Has the response been overwhelming? Did you expect it?

TARELL MCCRANEY: No.

BARRY JENKINS: Not expected. Not overwhelming. I try to keep a check on myself with those kind of things. I always think the other shoe is gonna drop.

MCCRANEY: That might be something. I tell people that and they’re like, ‘Are you crazy?’ ‘No, no. There’s a sucker punch happening somewhere. We’re just waiting for it.’ I think you’re a little bit more of an optimist than I am but also I don’t lean into that thought process. Growing up in the hood, you kind of sort of always go ‘Aaahhh.’ People will tease you with an apple and then slap you in the face. You gotta always be prepared for it.

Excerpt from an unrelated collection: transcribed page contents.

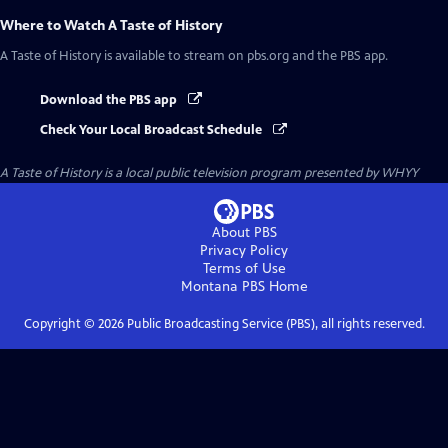
Where to Watch
A Taste of History
A Taste of History
is available to stream on pbs.org and the PBS app.
Download the PBS app
Check Your Local Broadcast Schedule
A Taste of History
is a local public television program presented by
WHYY
About PBS
Privacy Policy
Terms of Use
Montana PBS
Home
Copyright ©
2026
Public Broadcasting Service (PBS), all rights reserved.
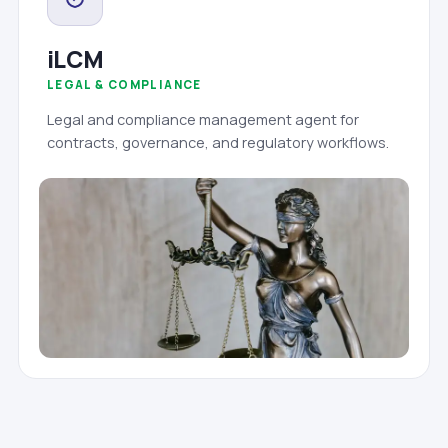
iLCM
LEGAL & COMPLIANCE
Legal and compliance management agent for
contracts, governance, and regulatory workflows.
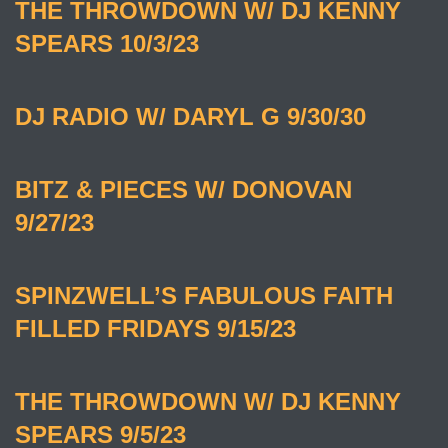
THE THROWDOWN W/ DJ KENNY
SPEARS 10/3/23
DJ RADIO W/ DARYL G 9/30/30
BITZ & PIECES W/ DONOVAN
9/27/23
SPINZWELL’S FABULOUS FAITH
FILLED FRIDAYS 9/15/23
THE THROWDOWN W/ DJ KENNY
SPEARS 9/5/23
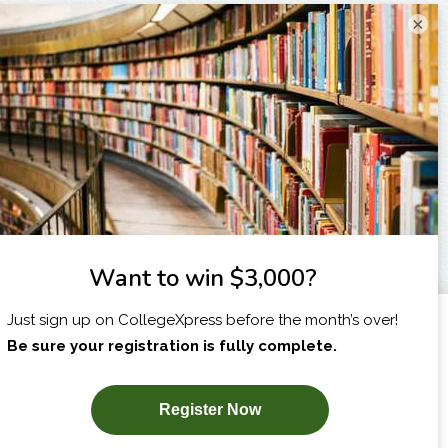
×
I am...
X
SUBSCRIBE NOW!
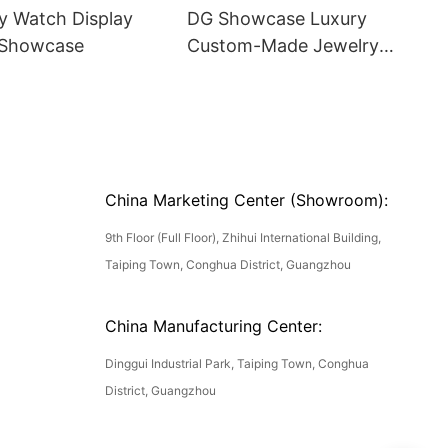
y Watch Display
DG Showcase Luxury
 Showcase
Custom-Made Jewelry
Shocwcase
China Marketing Center (Showroom):
9th Floor (Full Floor), Zhihui International Building,
Taiping Town, Conghua District, Guangzhou
China Manufacturing Center:
Dinggui Industrial Park, Taiping Town, Conghua
District, Guangzhou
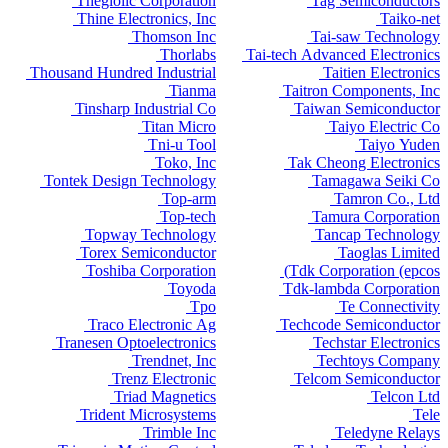
Thegioiic Corporation
Tag Semiconductors
Thine Electronics, Inc
Taiko-net
Thomson Inc
Tai-saw Technology
Thorlabs
Tai-tech Advanced Electronics
Thousand Hundred Industrial
Taitien Electronics
Tianma
Taitron Components, Inc
Tinsharp Industrial Co
Taiwan Semiconductor
Titan Micro
Taiyo Electric Co
Tni-u Tool
Taiyo Yuden
Toko, Inc
Tak Cheong Electronics
Tontek Design Technology
Tamagawa Seiki Co
Top-arm
Tamron Co., Ltd
Top-tech
Tamura Corporation
Topway Technology
Tancap Technology
Torex Semiconductor
Taoglas Limited
Toshiba Corporation
Tdk Corporation (epcos)
Toyoda
Tdk-lambda Corporation
Tpo
Te Connectivity
Traco Electronic Ag
Techcode Semiconductor
Tranesen Optoelectronics
Techstar Electronics
Trendnet, Inc
Techtoys Company
Trenz Electronic
Telcom Semiconductor
Triad Magnetics
Telcon Ltd
Trident Microsystems
Tele
Trimble Inc
Teledyne Relays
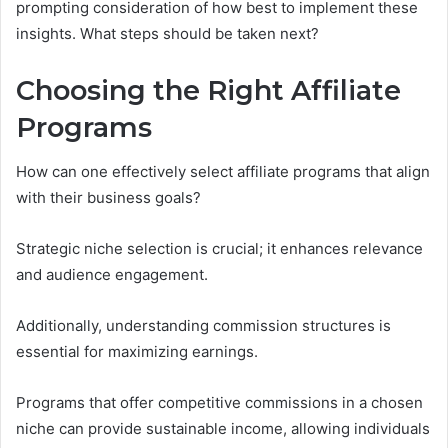
prompting consideration of how best to implement these
insights. What steps should be taken next?
Choosing the Right Affiliate
Programs
How can one effectively select affiliate programs that align
with their business goals?
Strategic niche selection is crucial; it enhances relevance
and audience engagement.
Additionally, understanding commission structures is
essential for maximizing earnings.
Programs that offer competitive commissions in a chosen
niche can provide sustainable income, allowing individuals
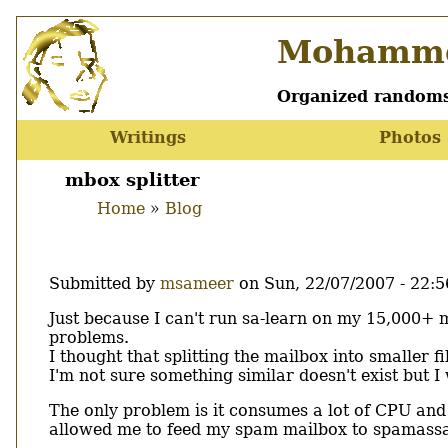
Skip
Mohamme
to
main
content
Organized randoms
Writings
Photos
Main
menu
mbox splitter
Home
Blog
Breadcrumb
Submitted by
msameer
on
Sun, 22/07/2007 - 22:5
Body
Just because I can't run sa-learn on my 15,000+ 
problems.
I thought that splitting the mailbox into smaller fi
I'm not sure something similar doesn't exist but 
The only problem is it consumes a lot of CPU and
allowed me to feed my spam mailbox to spamassa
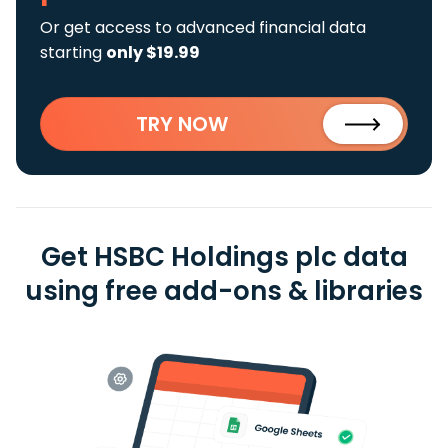
Or get access to advanced financial data
starting
only $19.99
TRY NOW
Get HSBC Holdings plc data
using free add-ons & libraries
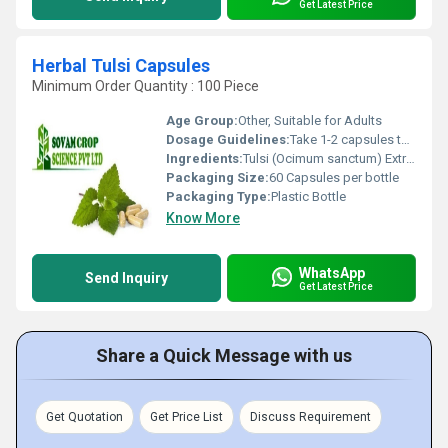
Get Latest Price
Herbal Tulsi Capsules
Minimum Order Quantity : 100 Piece
Age Group:
Other, Suitable for Adults
Dosage Guidelines:
Take 1-2 capsules twice daily with water or as directed by a physician
Ingredients:
Tulsi (Ocimum sanctum) Extract
Packaging Size:
60 Capsules per bottle
Packaging Type:
Plastic Bottle
Know More
WhatsApp
Send Inquiry
Get Latest Price
Share a Quick Message with us
Get Quotation
Get Price List
Discuss Requirement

What are your expectations, then, when you’re making a movie like this?

JENKINS: I don’t think about that stuff at all. I just try to get the scenes right. We try to build a really strong film. That happens in casting. It happens in the time you have to shoot. It happens in locations. What are the elements? How can we maximize what the elements are? It’s the process. This whole point right now—it’s not foreign but it’s not something I think about. I’m process, process, process, process. It’s why I got so sad about a week before Telluride because now it was results, results, results, results—the process was done.

MCCRANEY: I just remember before you handed me back the screenplay. To me, that is the part of all work and storytelling that I enjoy the most: ‘You say you’re gonna do something? Cool. Here you go.’ I’m going to be excited about it. I didn’t think it was gonna be all halcyon dreams but I was excited to think, ‘Cool. Something is gonna come of this.’ More than anything, because it’s a piece that labored in me and is still working on me in so many ways and is so personal, I was like ‘Please. Just make a film. Just do it right.’ I remember you saying something like ‘We ain’t gonna do you wrong, brother.’ I think you thought you were joking but I remember being like, ‘Don’t fuck it up’ and I walked out. For me, you had just put it on the line. Cool. Don’t fuck it up. Now we can go.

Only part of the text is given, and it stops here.